Article 13. Force majeure

  1. Force majeure means a shortcoming in the performance of an Agreement that cannot be attributed to Avingstan.
  2. Force majeure as referred to in Article 13, paragraph 1, is in any case – therefore not exclusively – a shortcoming as a result of (a) problems with and / or serious disruptions of the production process at suppliers, including utilities, (b) failure supply of necessary materials by third parties, (c) intent or gross negligence of auxiliaries, (d) work strike, (e) excessive sickness absence of staff, (f) fire, (g) special weather conditions (such as floods), (h) government measures (both nationally and internationally), including import and export bans and import and export barriers, (i) war, mobilization, riots, riot, martial law, terrorism, (j) sabotage, (k) transport inhibitions, (l) machine breakdown and / or (m) transport delay.
  3. In the event of force majeure, Avingstan has the choice either to suspend the performance of the Agreement until the force majeure situation has ceased to exist or to partially partially dissolve the Agreement, whether or not after initially opting for suspension. In both cases the other party is not entitled to any compensation. If the period in which compliance with the obligations by Avingstan is impossible due to force majeure lasts longer than thirty (30) days, the Counterparty is also entitled to partially dissolve the Agreement (for the future), on the understanding that Avingstan is entitled in accordance with Article 13, paragraph 4 is to send an invoice for the work already performed.
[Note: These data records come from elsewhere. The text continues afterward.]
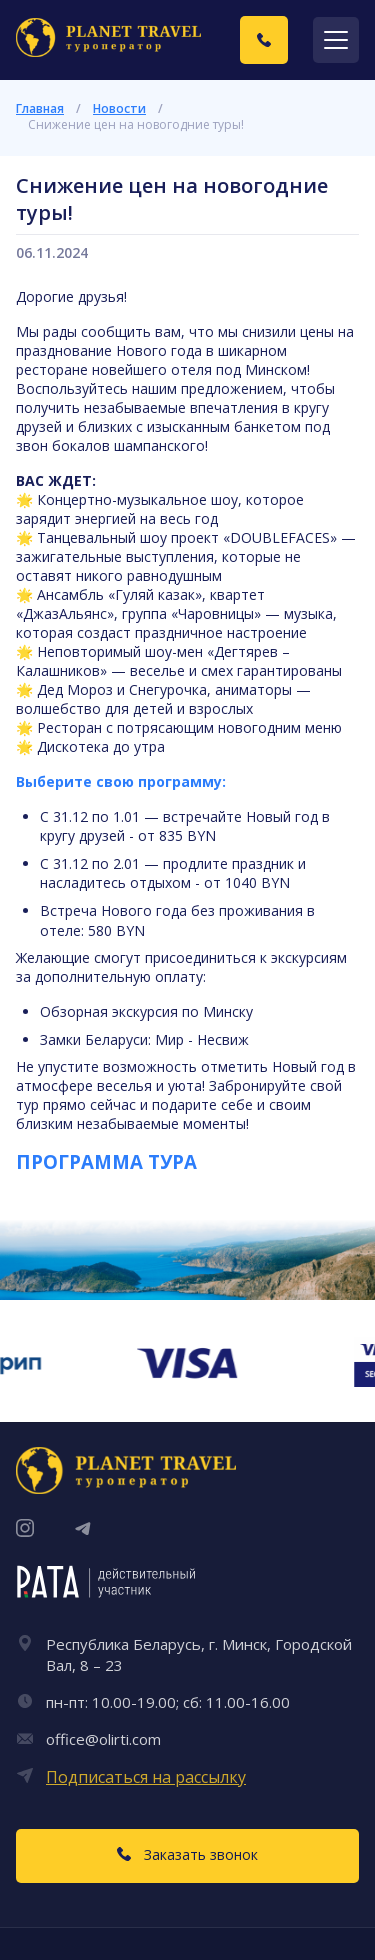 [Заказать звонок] (264, 40)
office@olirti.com (103, 1739) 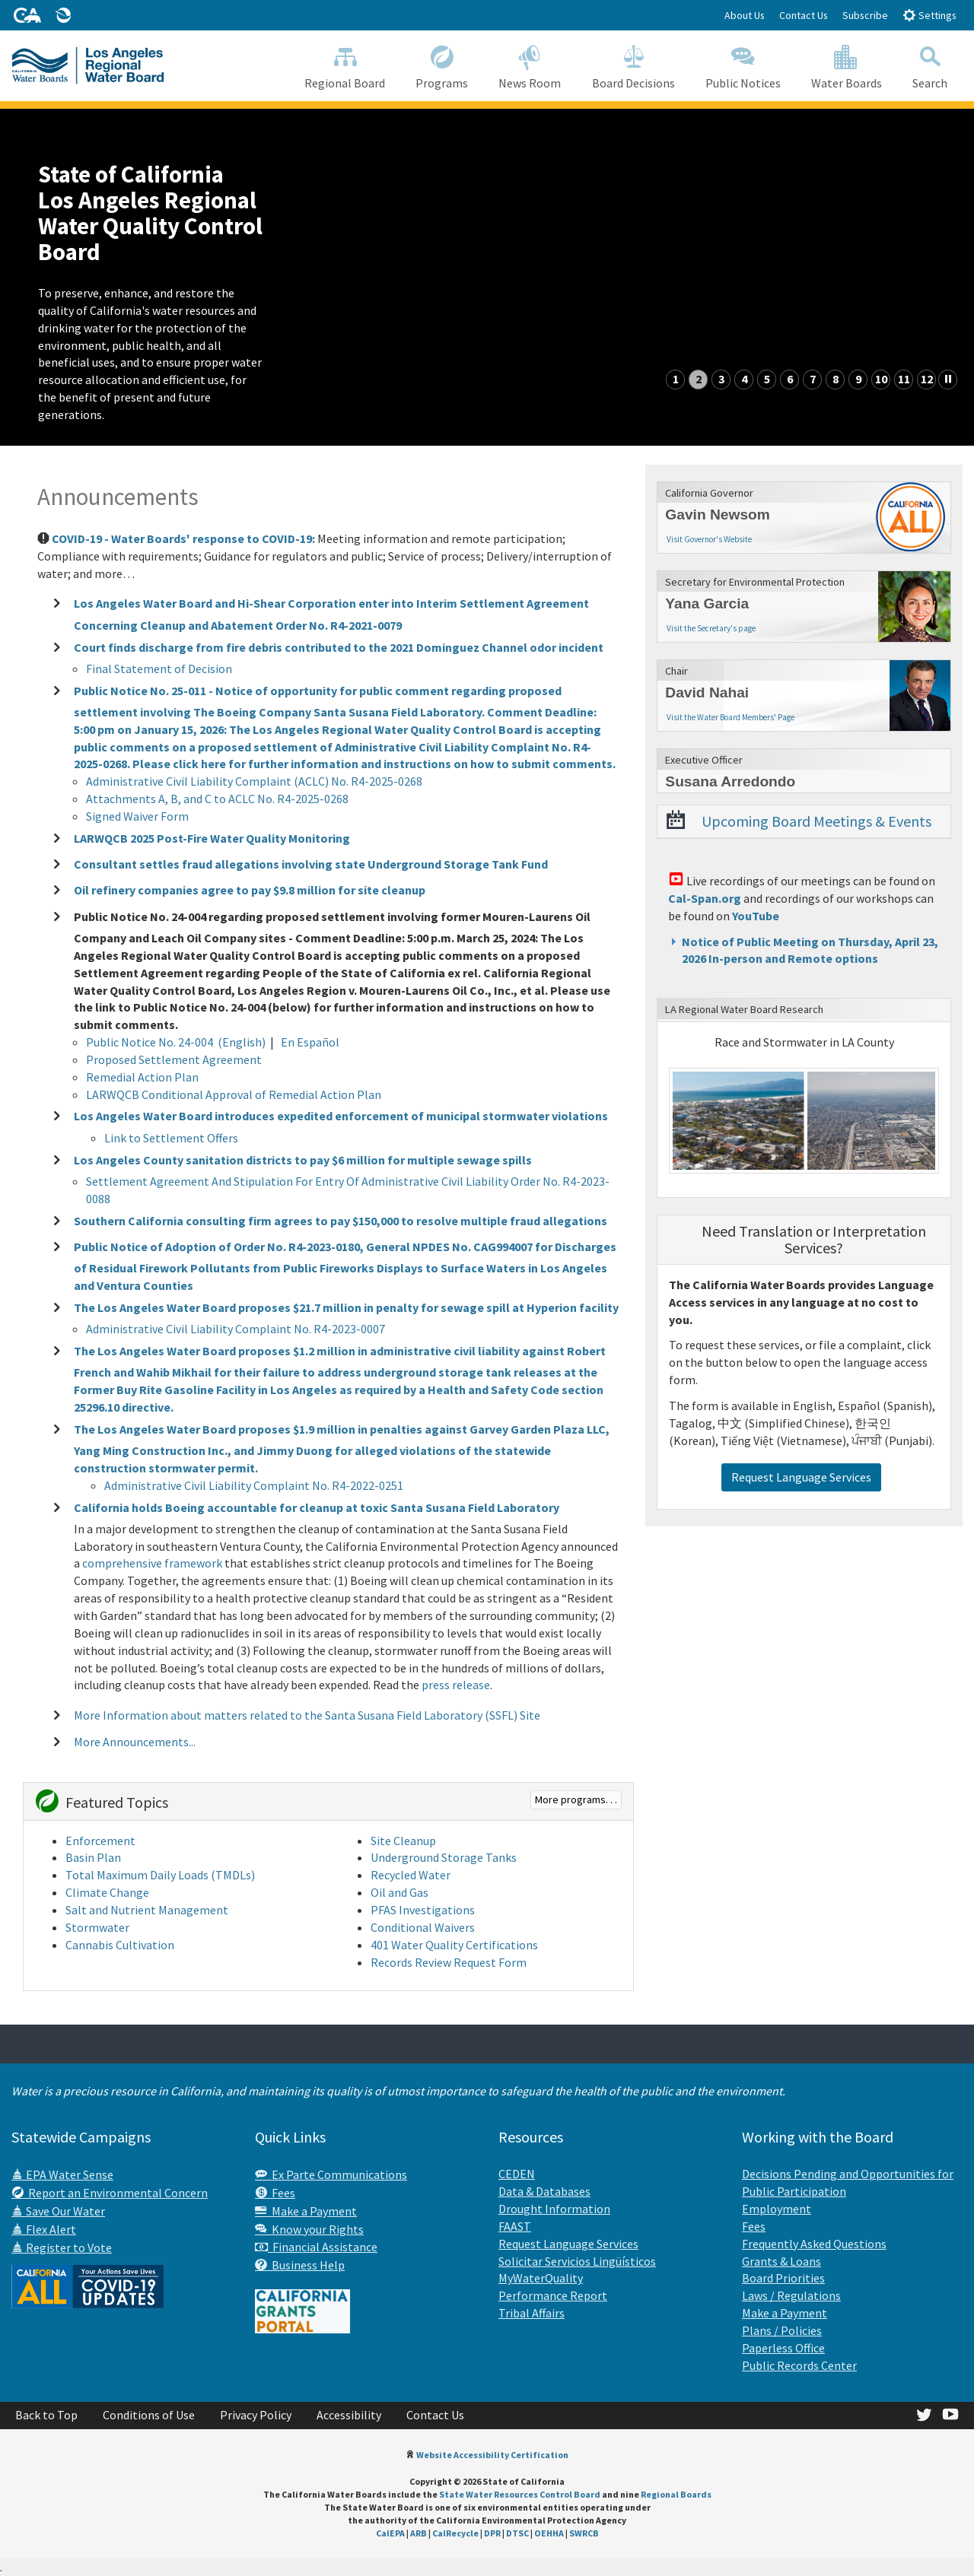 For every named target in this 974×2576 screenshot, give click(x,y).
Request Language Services (801, 1477)
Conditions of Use (149, 2414)
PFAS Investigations (423, 1909)
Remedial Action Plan (142, 1077)
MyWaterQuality (540, 2277)
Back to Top (46, 2414)
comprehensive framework (152, 1563)
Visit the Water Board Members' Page (730, 717)
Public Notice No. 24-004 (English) (176, 1042)
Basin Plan (93, 1857)
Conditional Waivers (423, 1927)
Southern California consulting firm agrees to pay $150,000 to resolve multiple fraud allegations (340, 1220)
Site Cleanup (403, 1840)
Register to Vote (61, 2247)
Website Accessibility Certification (492, 2454)
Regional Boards (676, 2494)
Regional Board (344, 65)
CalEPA (390, 2533)
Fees (275, 2192)
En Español (310, 1042)
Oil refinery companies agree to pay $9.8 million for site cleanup (249, 889)
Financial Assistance (316, 2246)
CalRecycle (455, 2533)
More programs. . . (576, 1799)
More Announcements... (135, 1741)
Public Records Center (799, 2365)
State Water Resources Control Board (519, 2494)
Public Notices (743, 65)
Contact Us (803, 15)
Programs (441, 65)
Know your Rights (309, 2229)
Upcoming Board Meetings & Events (816, 821)
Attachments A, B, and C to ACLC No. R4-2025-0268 (217, 798)
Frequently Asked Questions (814, 2243)
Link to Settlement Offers (171, 1137)
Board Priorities (783, 2277)
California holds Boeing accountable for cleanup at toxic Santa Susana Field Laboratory (316, 1506)
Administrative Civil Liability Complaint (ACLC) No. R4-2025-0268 (254, 781)
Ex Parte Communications (331, 2174)
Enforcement (100, 1840)
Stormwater (97, 1927)
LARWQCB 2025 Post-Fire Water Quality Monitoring (212, 838)
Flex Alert (43, 2229)
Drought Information (554, 2208)
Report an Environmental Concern (109, 2192)
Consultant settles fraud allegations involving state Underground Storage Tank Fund (311, 864)
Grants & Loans (781, 2261)
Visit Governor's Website (709, 539)
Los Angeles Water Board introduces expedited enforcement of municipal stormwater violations (341, 1115)
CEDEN (516, 2173)
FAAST (514, 2226)
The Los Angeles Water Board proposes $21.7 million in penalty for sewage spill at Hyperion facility (346, 1307)
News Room (529, 65)
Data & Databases (544, 2191)
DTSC (517, 2533)
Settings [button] (929, 15)
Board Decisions (633, 65)
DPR (492, 2533)
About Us (744, 15)
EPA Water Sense (62, 2174)
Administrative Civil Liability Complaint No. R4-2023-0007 (235, 1328)
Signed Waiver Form (137, 816)
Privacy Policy (255, 2414)
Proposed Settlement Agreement (174, 1059)
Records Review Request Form (450, 1962)
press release (456, 1684)
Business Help (300, 2265)
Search (930, 65)
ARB (418, 2533)
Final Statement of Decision (159, 668)
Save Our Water (58, 2211)
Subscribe (865, 15)
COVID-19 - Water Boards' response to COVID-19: (183, 538)
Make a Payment (306, 2211)
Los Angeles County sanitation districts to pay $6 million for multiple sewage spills (303, 1159)
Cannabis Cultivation (119, 1944)
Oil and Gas (399, 1892)
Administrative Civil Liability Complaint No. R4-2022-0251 (253, 1485)
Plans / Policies (782, 2330)
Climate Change (107, 1892)
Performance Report (552, 2295)
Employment (776, 2208)
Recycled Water (410, 1874)
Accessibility (349, 2414)
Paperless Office (783, 2347)
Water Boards (846, 65)
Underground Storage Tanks (444, 1857)
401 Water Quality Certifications (454, 1944)
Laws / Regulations (791, 2295)
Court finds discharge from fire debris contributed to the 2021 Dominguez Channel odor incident (338, 646)
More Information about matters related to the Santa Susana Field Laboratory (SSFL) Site (307, 1715)
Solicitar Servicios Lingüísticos (577, 2261)
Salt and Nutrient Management (146, 1909)
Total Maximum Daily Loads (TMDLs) (160, 1874)
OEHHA (549, 2533)
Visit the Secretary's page (711, 628)
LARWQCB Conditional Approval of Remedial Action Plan (233, 1094)
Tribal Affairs (531, 2312) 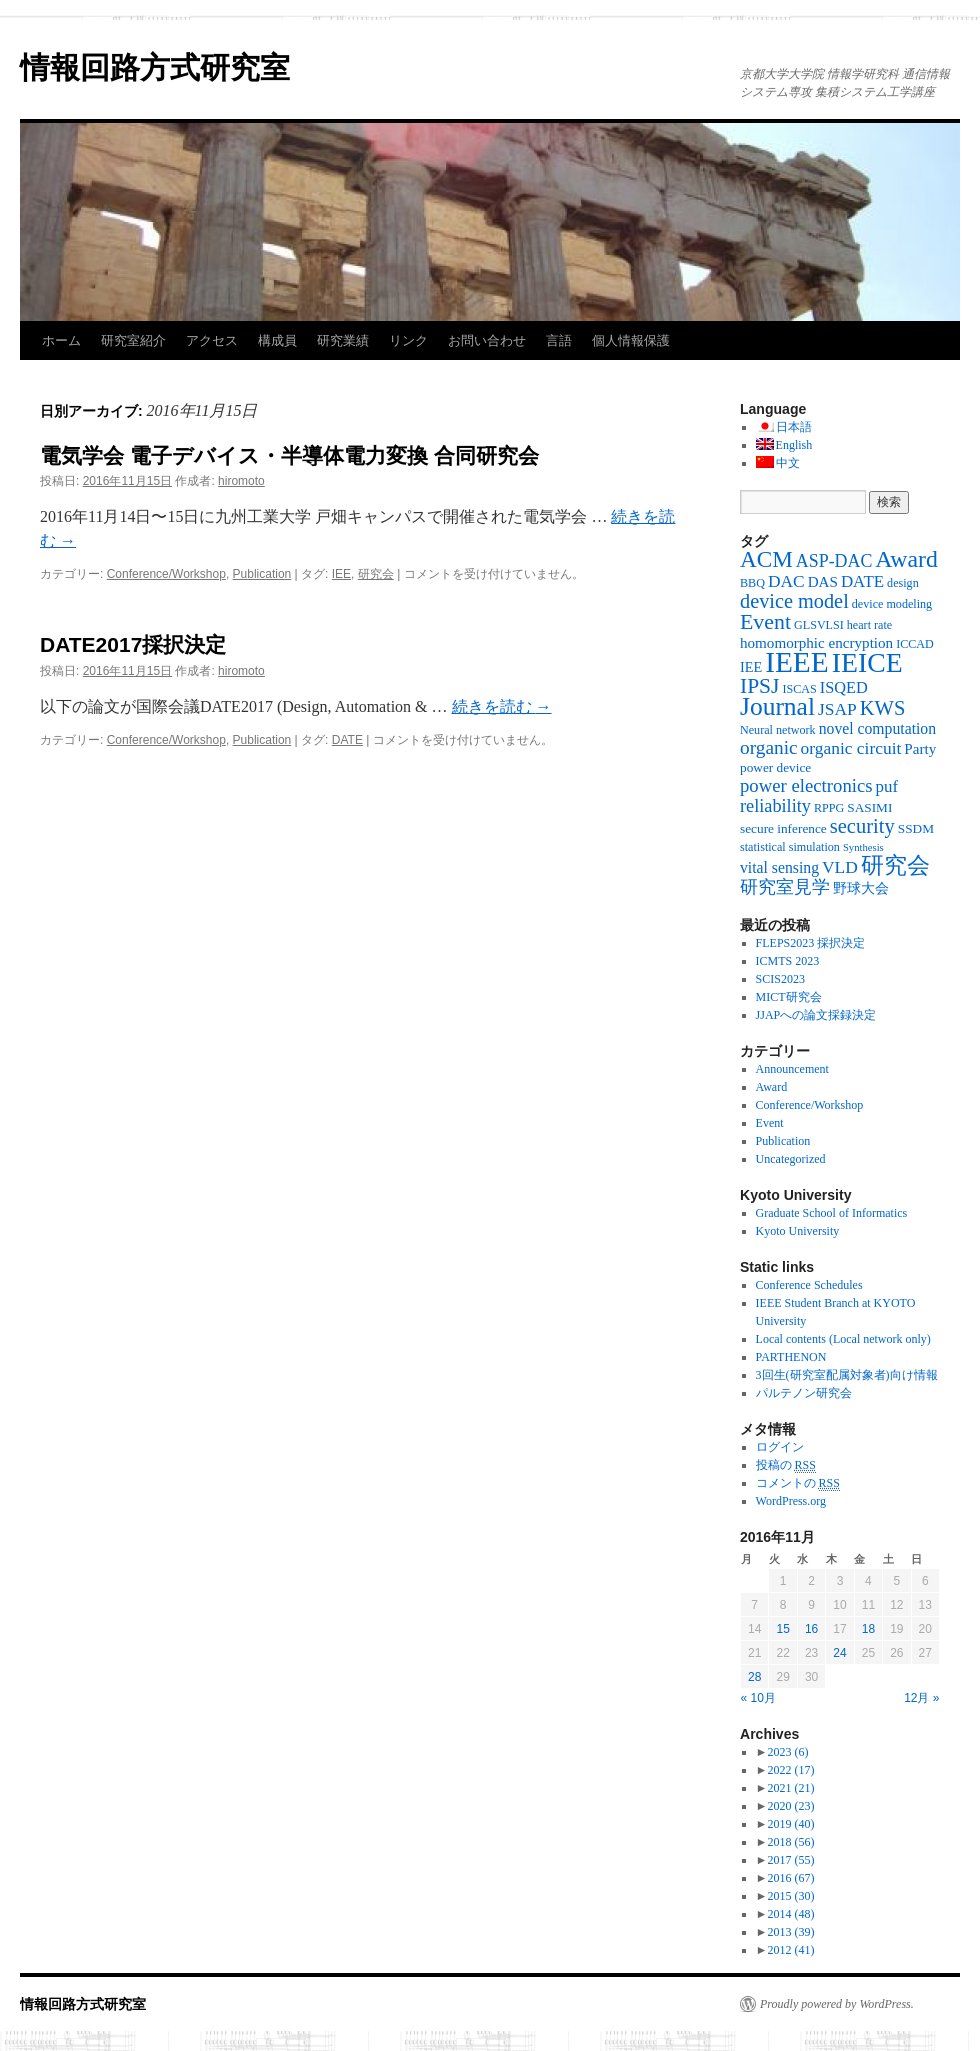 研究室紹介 (133, 340)
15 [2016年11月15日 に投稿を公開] (782, 1629)
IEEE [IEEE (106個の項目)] (797, 662)
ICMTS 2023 (788, 961)
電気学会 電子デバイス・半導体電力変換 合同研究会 (289, 455)
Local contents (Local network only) (843, 1339)
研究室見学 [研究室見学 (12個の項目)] (785, 887)
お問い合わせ (487, 340)
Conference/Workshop (166, 574)
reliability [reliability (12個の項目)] (775, 806)
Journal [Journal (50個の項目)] (777, 706)
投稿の (786, 1465)
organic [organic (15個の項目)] (769, 747)
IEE (341, 574)
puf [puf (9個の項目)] (887, 786)
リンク (408, 340)
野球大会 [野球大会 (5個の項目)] (861, 888)
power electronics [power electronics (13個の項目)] (806, 785)
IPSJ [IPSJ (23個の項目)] (759, 686)
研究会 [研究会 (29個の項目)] (895, 865)
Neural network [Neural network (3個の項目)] (778, 730)
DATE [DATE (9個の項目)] (862, 581)
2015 (790, 1896)
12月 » (921, 1698)
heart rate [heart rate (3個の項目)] (869, 625)
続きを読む (502, 706)
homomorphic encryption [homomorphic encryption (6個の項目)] (816, 643)
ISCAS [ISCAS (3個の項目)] (799, 689)
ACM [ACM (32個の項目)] (766, 559)
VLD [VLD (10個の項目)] (840, 867)
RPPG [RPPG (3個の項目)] (829, 808)
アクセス (212, 340)
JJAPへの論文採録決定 (816, 1015)
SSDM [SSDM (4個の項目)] (916, 828)
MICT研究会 (789, 997)
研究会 (376, 574)
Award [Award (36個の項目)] (906, 559)
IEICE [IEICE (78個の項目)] (867, 662)
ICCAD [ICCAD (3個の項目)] (915, 644)
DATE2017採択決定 (133, 644)
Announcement (792, 1069)
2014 (790, 1914)
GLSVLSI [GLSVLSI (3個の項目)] (819, 625)
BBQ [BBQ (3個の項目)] (752, 583)
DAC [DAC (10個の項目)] (786, 581)
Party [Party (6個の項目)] (920, 749)
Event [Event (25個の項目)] (765, 622)
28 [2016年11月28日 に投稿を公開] (754, 1677)
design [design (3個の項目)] (903, 583)
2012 (790, 1950)
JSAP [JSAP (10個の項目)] (837, 709)
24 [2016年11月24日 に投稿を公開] (839, 1653)
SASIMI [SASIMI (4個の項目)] (869, 807)
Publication (262, 574)
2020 (790, 1806)
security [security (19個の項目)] (862, 826)
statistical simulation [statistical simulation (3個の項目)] (790, 847)
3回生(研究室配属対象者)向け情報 (847, 1375)
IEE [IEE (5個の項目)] (751, 667)
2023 (787, 1752)
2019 (790, 1824)
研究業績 (343, 340)
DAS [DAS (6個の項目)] (823, 582)
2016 (790, 1878)
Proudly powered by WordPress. (837, 2004)
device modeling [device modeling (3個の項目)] (892, 604)
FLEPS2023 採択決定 (811, 943)
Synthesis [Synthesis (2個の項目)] (863, 847)
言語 (559, 340)
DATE (347, 740)
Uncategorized (791, 1159)
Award (772, 1087)
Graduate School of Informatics (832, 1213)
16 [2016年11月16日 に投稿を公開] (811, 1629)
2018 (790, 1842)
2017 (790, 1860)
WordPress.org (791, 1501)
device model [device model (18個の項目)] (794, 601)
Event (770, 1123)
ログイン (780, 1447)
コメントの (798, 1483)
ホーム (61, 340)
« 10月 (758, 1698)
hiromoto (241, 481)
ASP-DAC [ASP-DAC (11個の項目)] (834, 561)
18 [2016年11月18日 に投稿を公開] (868, 1629)
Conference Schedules (809, 1285)
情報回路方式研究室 (155, 67)
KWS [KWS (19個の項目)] (883, 708)
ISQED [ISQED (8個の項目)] (844, 687)
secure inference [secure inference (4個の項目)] (783, 828)
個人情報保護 (631, 340)
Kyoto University (798, 1231)
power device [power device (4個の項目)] (775, 767)
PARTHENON (791, 1357)
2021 (790, 1788)
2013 (790, 1932)
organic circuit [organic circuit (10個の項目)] (851, 748)
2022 (790, 1770)
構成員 (277, 340)
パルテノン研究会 (804, 1393)
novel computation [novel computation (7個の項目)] (877, 728)
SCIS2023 (780, 979)
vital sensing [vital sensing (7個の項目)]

In the event of partial dissolution, there is no obligation to pay for the (possible) damage.
  4. If, at the commencement of the force majeure, Avingstan has already partially met its obligations or can only partially meet its obligations, it is entitled to invoice that part separately and the Other Party is obliged to pay this invoice as if it concerned a separate Agreement.

 

Article 14. Applicable law / competent court.

  1. Dutch law applies to all legal relationships between Avingstan and the Other Party.
  2. Disputes between Avingstan and the Other Party will be settled exclusively by the Central Court of the Netherlands, location Utrecht.

 

Article 15. Dutch text prevails.

The Dutch text of these Terms and Conditions prevails over translations thereof.